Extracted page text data
──────────
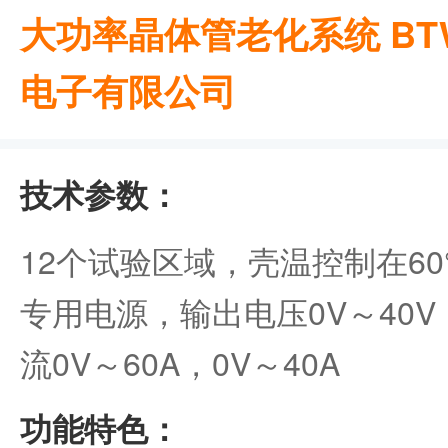
大功率晶体管老化系统 BTW
电子有限公司
技术参数：
12个试验区域，壳温控制在60
专用电源，输出电压0V～40V
流0V～60A，0V～40A
功能特色：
──────────
What the exercise asks → Please write out all the data again word for word, but not the pictures.

Your response →
大功率晶体管老化系统 BTW
电子有限公司
技术参数：
12个试验区域，壳温控制在60
专用电源，输出电压0V～40V
流0V～60A，0V～40A
功能特色：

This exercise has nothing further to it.